(EXERCISE BRIEF):
Every line below that contains the word "diploms" must be copied.

(DATA PROVIDED):
★ ★ ★ ★ ★
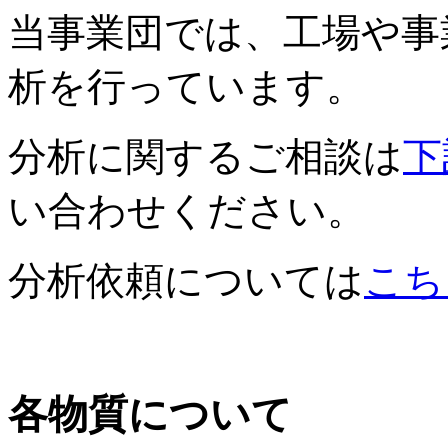
当事業団では、工場や事
析を行っています。
分析に関するご相談は
下
い合わせください。
分析依頼については
こち
各物質について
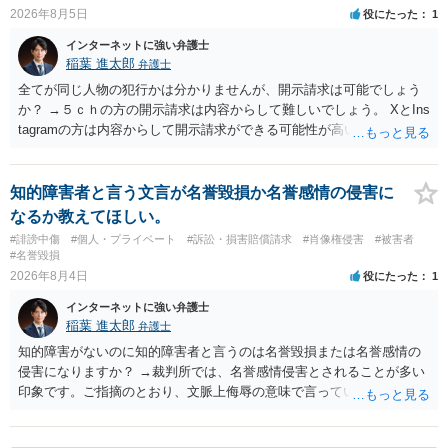
2026年8月5日
役にたった
1
インターネットに強い弁護士
稲葉 進太郎
弁護士
全てが同じ人物の犯行かは分かりませんが、開示請求は可能でしょう
か？ →５ｃｈの方の開示請求は内容からして難しいでしょう。 XとIns
tagramの方は内容からして開示請求ができる可能性が高いでしょう。
ただ、アカウントが削除されていると開示請求は失敗する可能性が高
いでしょう。７月中にアカウントが削除されている場合、今から進め
ても失敗する可能性が高いように思われます。 相手を特定できた場
知的障害者と言う文言が名誉毀損か名誉感情の侵害に
合、相手に全ての弁護士費用を負担させることは可能でしょうか？ →
なるか教えてほしい。
訴訟外の交渉で相手方が認めれば負担させることができるでしょう。
#誹謗中傷
#個人・プライベート
#訴訟・損害賠償請求
#肖像権侵害
#被害者
訴訟で判決となった場合は、実際の弁護士費用が認められる場合と認
#名誉毀損
められない場合があり何ともいえないところでしょう。
2026年8月4日
役にたった
1
インターネットに強い弁護士
稲葉 進太郎
弁護士
知的障害がないのに知的障害者と言うのは名誉毀損または名誉感情の
侵害になりますか？ →裁判所では、名誉感情侵害とされることが多い
印象です。ご指摘のとおり、文脈上侮辱の意味で言っている点も加味
されていると思います。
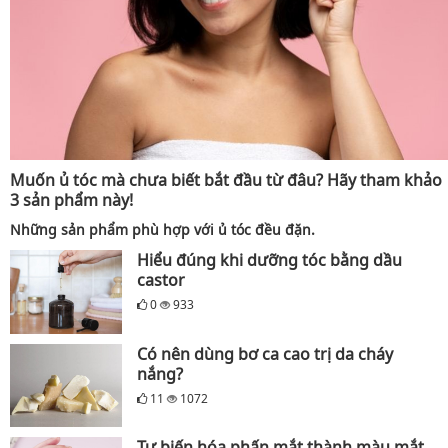
Muốn ủ tóc mà chưa biết bắt đầu từ đâu? Hãy tham khảo
3 sản phẩm này!
Những sản phẩm phù hợp với ủ tóc đều đặn.
Hiểu đúng khi dưỡng tóc bằng dầu
castor
0
933
Có nên dùng bơ ca cao trị da cháy
nắng?
11
1072
Tự biến hóa phấn mắt thành màu mắt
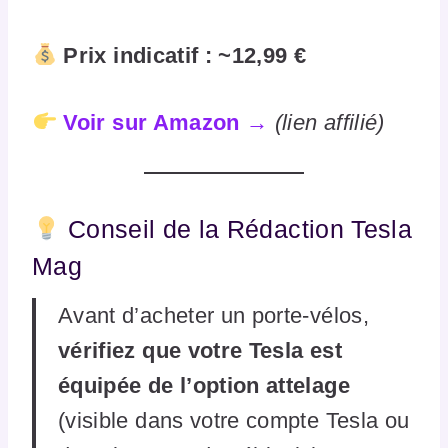
Prix indicatif : ~12,99 €
Voir sur Amazon →
(lien affilié)
Conseil de la Rédaction Tesla
Mag
Avant d’acheter un porte-vélos,
vérifiez que votre Tesla est
équipée de l’option attelage
(visible dans votre compte Tesla ou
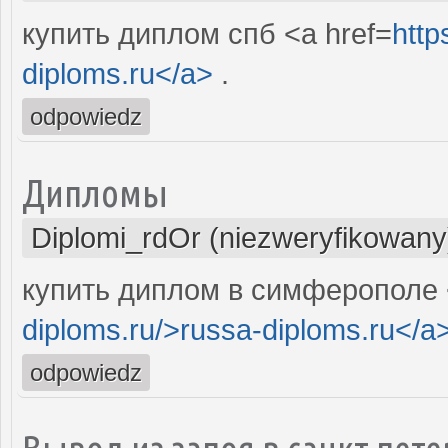
купить диплом спб <a href=
http
diploms.ru</a>
.
odpowiedz
Дипломы
Diplomi_rdOr (niezweryfikowany
купить диплом в симферополе 
diploms.ru/>russa-diploms.ru</a
odpowiedz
★ ★ ★ ★ ★
(RESPONSE TO THE EXERCISE):
diploms.ru</a>
diploms.ru/>russa-diploms.ru</a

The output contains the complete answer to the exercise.